St. Petersburg, Russia – Ever try to describe a caper to a Russian?
I did. It’s not easy pantomiming a pickled flower bud. About halfway through my imitation of a pickle, I gave up just before the female sales clerk pantomimed a gulag.
I was trying to cook one of my favorite Italian dishes on a recent vacation to Russia, being that I scored a spacious, fully equipped apartment on prime real estate along Nevsky Prospekt, St. Petersburg’s version of New York’s Fifth Avenue.

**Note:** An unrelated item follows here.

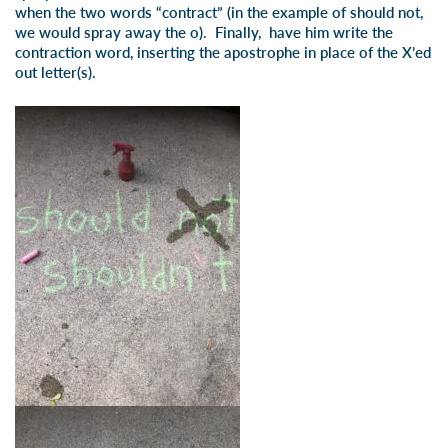
when the two words “contract” (in the example of should not,
we would spray away the o). Finally, have him write the
contraction word, inserting the apostrophe in place of the X’ed
out letter(s).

You’d think cooking in Russia is a bit like clubbing in Iran, but this is no longer your mother’s Russia. That’s why I was able to cook an Italian meal for three beautiful Russian women, a near-impossible feat 25 years ago and not just because I could never attract three beautiful Russian women.
Today you can buy anything you want in Russia. The long lines waiting for bread under communism have been replaced by short lines waiting to buy Ecuadorean fruit, French wine and Italian pasta.
I walked into Okeh, one of Russia’s growing supermarket chains, and thought I had entered a Wal-
Mart. I saw 33 check-out counters fronting what looked like an airplane hangar filled with food. This place made King Soopers look like a vending machine.
Puttanesca is a famous Roman dish that’s simple to make but with tricky ingredients, including buccatini pasta and, yes, capers. While gathering the goods, I passed enough food to feed the Russian army. The glass-encased meat stand had every imaginable part from every imaginable animal. It was cleaner than some meat cases I’ve seen in Switzerland.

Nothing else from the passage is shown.